# growing in Puerto rico



## crayc (Jan 20, 2011)

Hi new here, i just recently moved to pr. just cause i enjoy the beach. There is an abandoned cement house right next door, with no roof. It has been there for 8 years untouched with vines all around it and inside, no one has stepped a foot inside. A man with a horse comes by once a month to let the horse feed on the grass in the backyard. walks from the side of the house and leaves the horse there. So i was thinking why not put a pot in there and grow some weed. I think it is a good idea. Its pretty dark at night time, i can easily jump over the backyard fence and sneak inside to water it. A police officer lives right across the street. But i doubt he will be suspicious of anything. So what you guys think? Does not hurt to try, if they find it. there is no way to prove it is mine, i will use gloves and make sure i leave no fingerprints. BY the way with this climate being hot all year round, would it be ideal to start planting now. thanks


----------



## slowmo77 (Jan 20, 2011)

well i wouldn't do it with a man feeding his horse there regularly or with a cop right acroos the street but thats just me. if you jump the fence everytime you need to water at some point it will leave a trail leading right back to your yard. i doubt wearing gloves will change anything as i don't see them bringing out the CSI crew to crack the case. put it in the yard so you can spray it with a hose from your yard. no trail no fence jumping no need to trespass everytime you need to water. just gotta keep the horse from eating it.


----------



## TexasMonster (Jan 20, 2011)

slowmo77 said:
			
		

> . put it in the yard so you can spray it with a hose from your yard. no trail no fence jumping no need to trespass everytime you need to water. just gotta keep the horse from eating it.

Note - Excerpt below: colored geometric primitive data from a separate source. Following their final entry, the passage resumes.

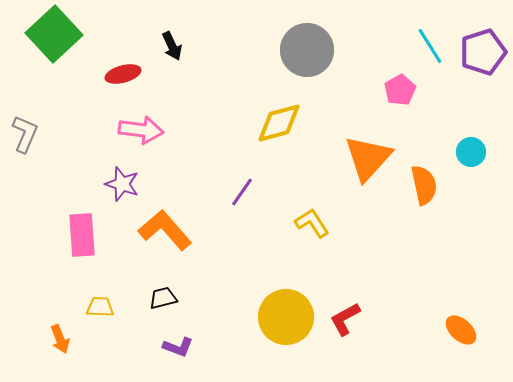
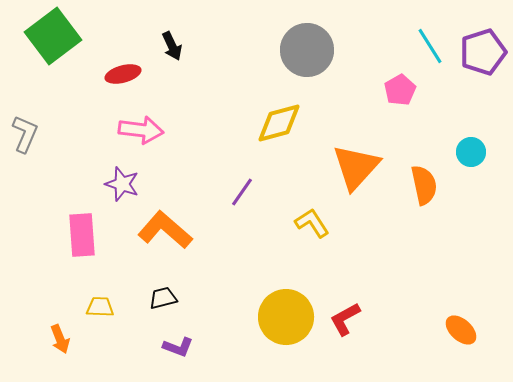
green square: moved 1 px left, 2 px down; rotated 6 degrees clockwise
orange triangle: moved 12 px left, 9 px down
orange L-shape: rotated 8 degrees counterclockwise
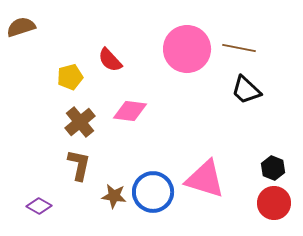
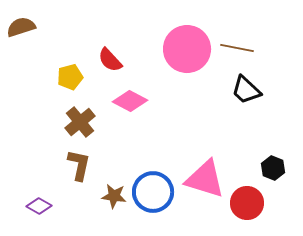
brown line: moved 2 px left
pink diamond: moved 10 px up; rotated 20 degrees clockwise
red circle: moved 27 px left
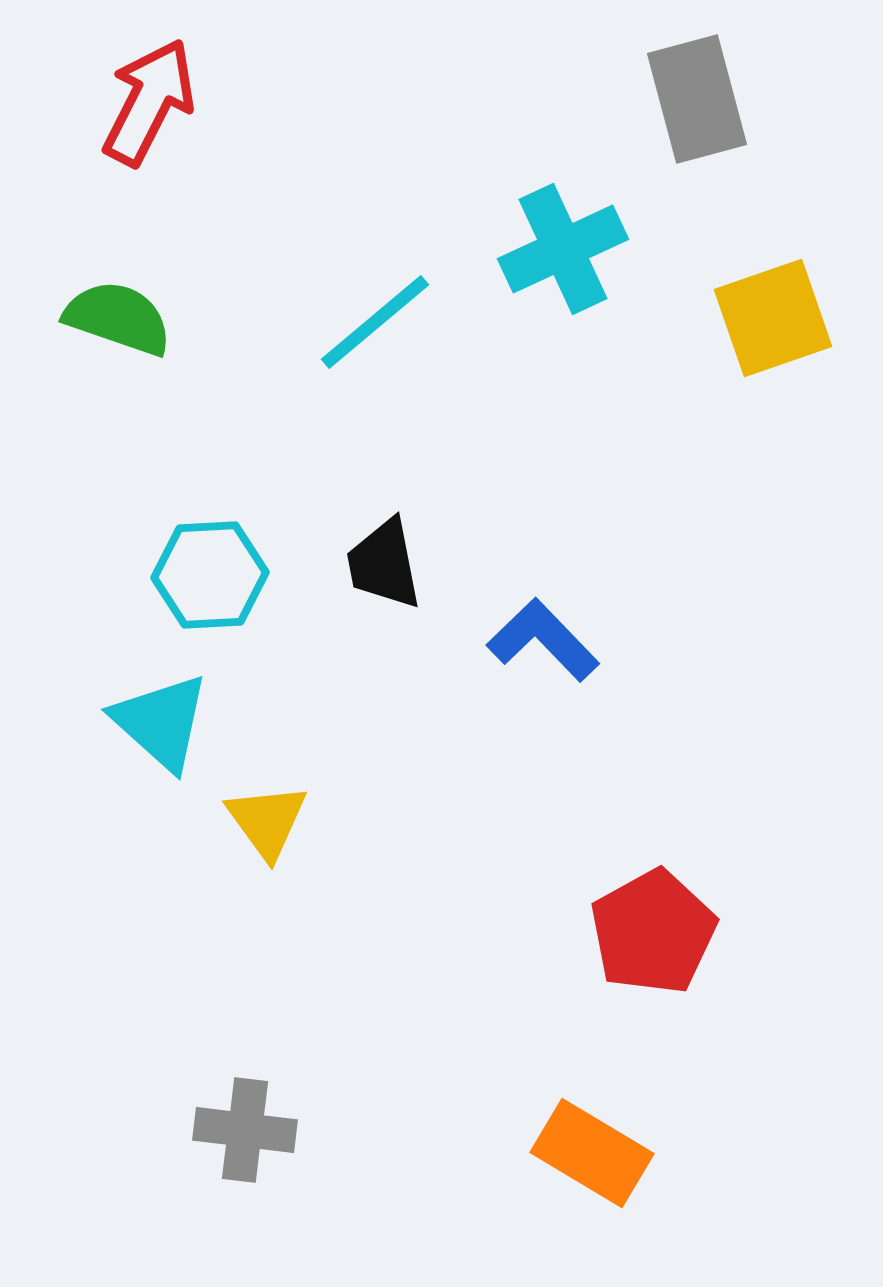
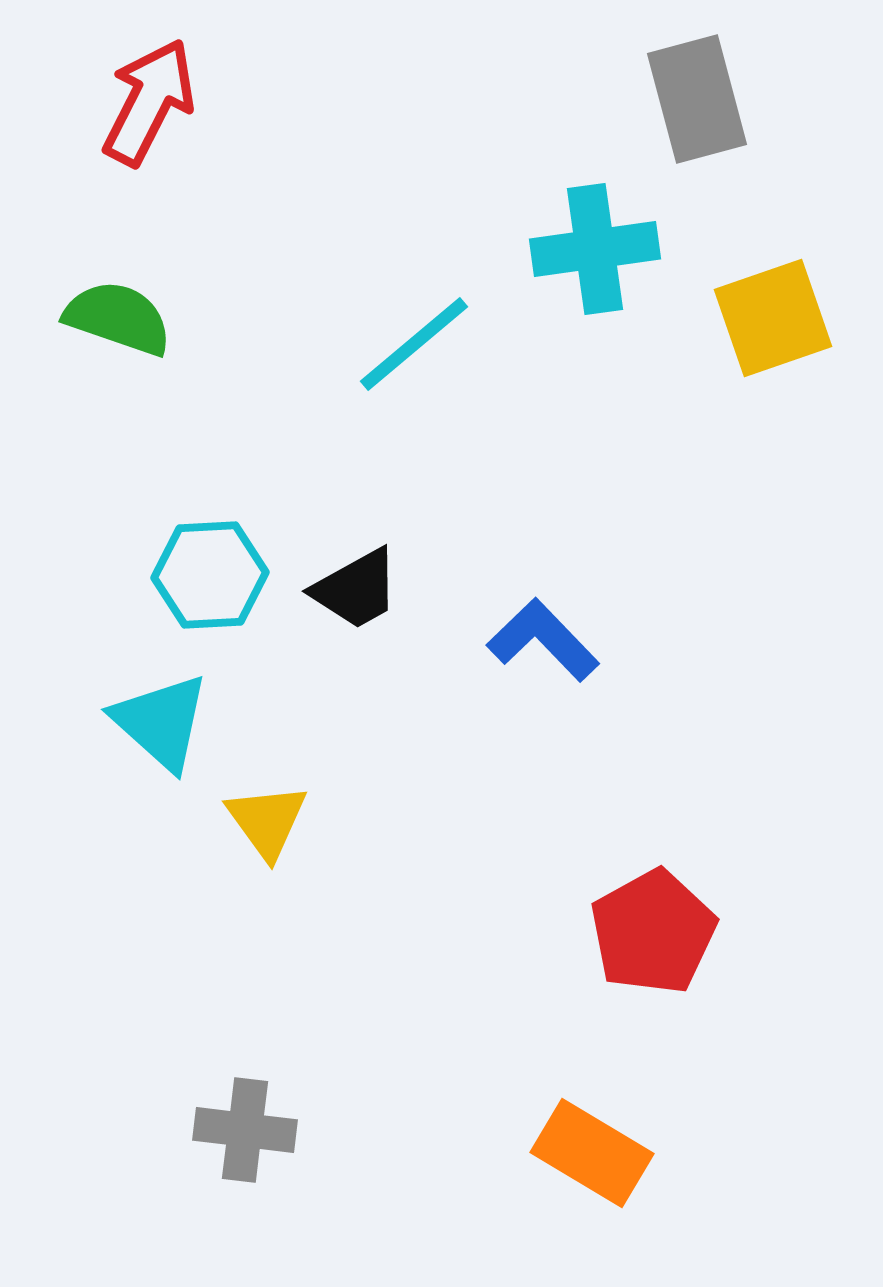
cyan cross: moved 32 px right; rotated 17 degrees clockwise
cyan line: moved 39 px right, 22 px down
black trapezoid: moved 28 px left, 25 px down; rotated 108 degrees counterclockwise
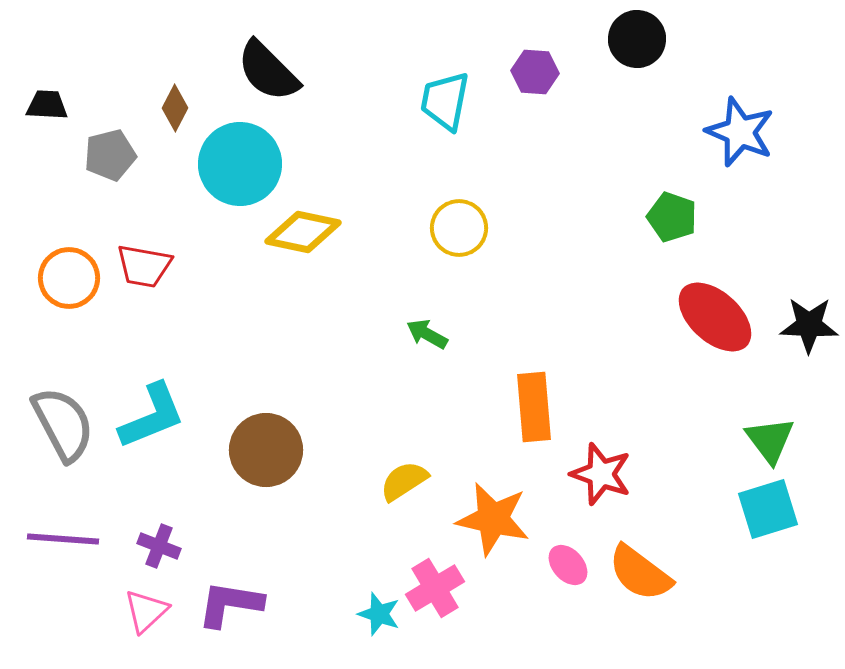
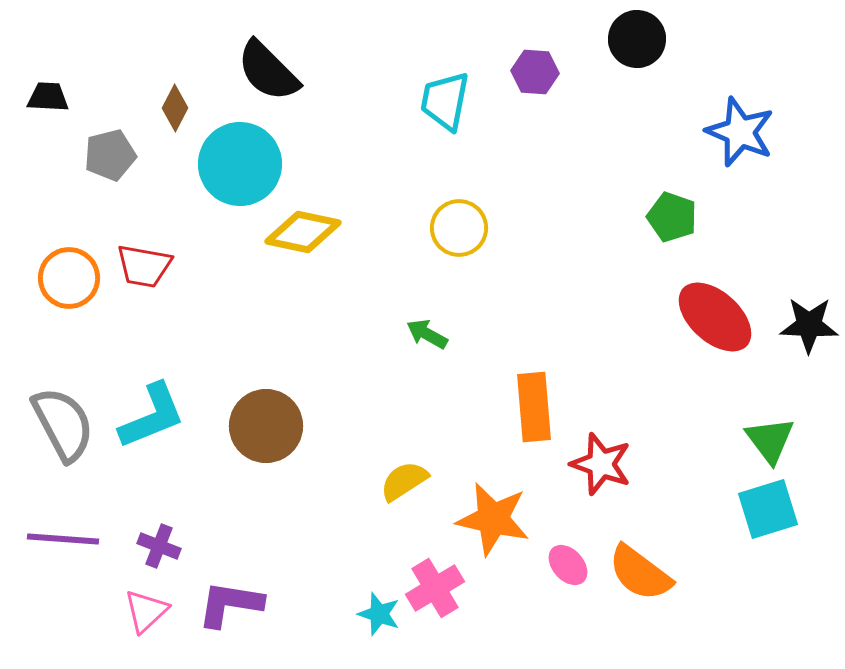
black trapezoid: moved 1 px right, 8 px up
brown circle: moved 24 px up
red star: moved 10 px up
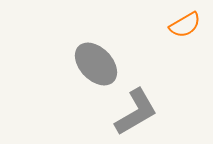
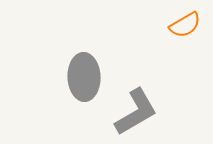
gray ellipse: moved 12 px left, 13 px down; rotated 42 degrees clockwise
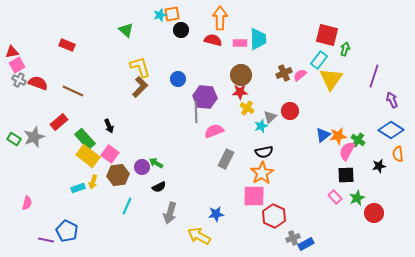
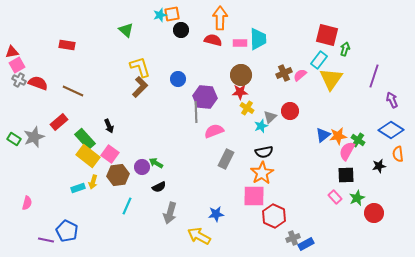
red rectangle at (67, 45): rotated 14 degrees counterclockwise
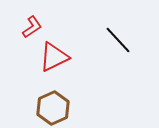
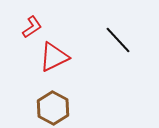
brown hexagon: rotated 8 degrees counterclockwise
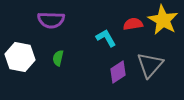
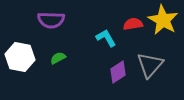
green semicircle: rotated 49 degrees clockwise
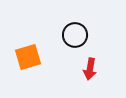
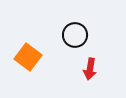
orange square: rotated 36 degrees counterclockwise
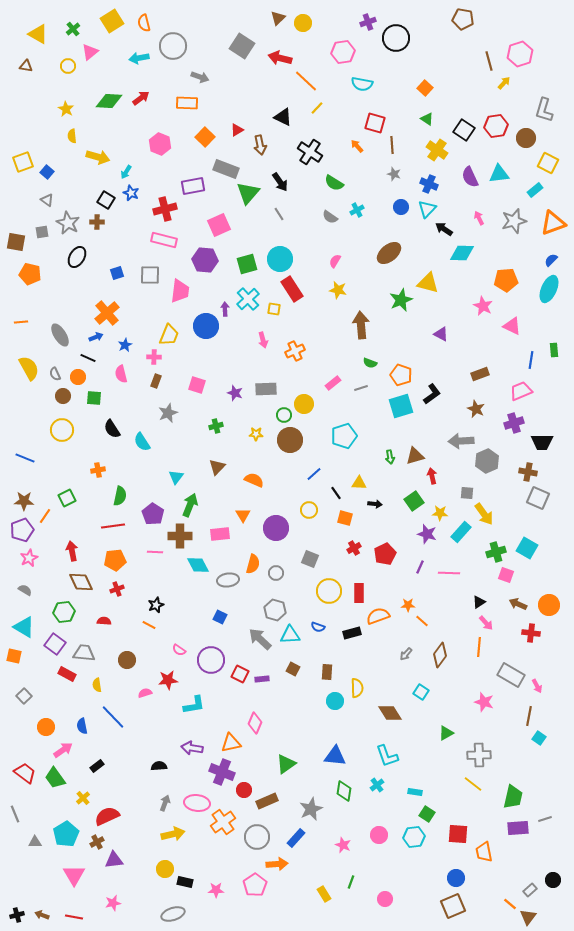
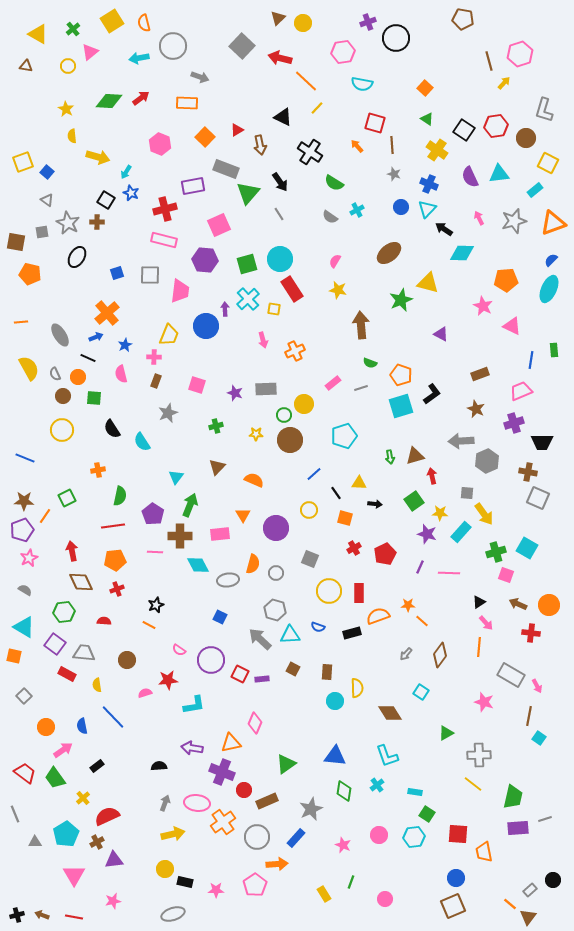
gray square at (242, 46): rotated 10 degrees clockwise
pink star at (113, 903): moved 2 px up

And this horse will in fact head straight to it and have him/her/shimself a nice chew.


----------



## crayc (Jan 20, 2011)

yeah the hore would be high, the guy comes with his horse probaly once every 3 months or so, i have not seen him in a while. the good thing is the horse steps on the trail and leaves his big hoof prints on the dirt. There is a alot of grass in the back, i think i can go int here and not leave a trail, on the side of that house there is just dirt with the horses prints on them, i can put my feet in those holes and follow that trail. This is puerto rico we talking about, they won't be coming around to investigate. As for the police officer, he is always out, he comes to the house with his spanish music on goes inside and keeps to him self. There are different parts of the house i can use, i am thinking the bathroom part is the best, small room no one will ever look in, the hole where the window supposed to be is high up. I bought autoflower seeds. So my plant will not be that big. 

If i plant one plant would it smell?
What kind of soil should i get for this enviroment?

i think this island has very harsh marijuana laws, if you get caught with any amount even a nickel bag you get 3 years. 6 years on 2nd offense. 12 years for harvesting. these people need marijuana legal, too many drunk violent people here.


----------



## Peter Jennings (Jan 20, 2011)

¿Usted habla español? El tiempo no es tan bueno allí y necesitará de agua casi todos los días con ese clima. Yo no recomendaría creciente en esa situación.


----------



## TexasMonster (Jan 20, 2011)

Peter Jennings said:
			
		

> ¿Usted habla español? El tiempo no es tan bueno allí y necesitará de agua casi todos los días con ese clima. Yo no recomendaría creciente en esa situación.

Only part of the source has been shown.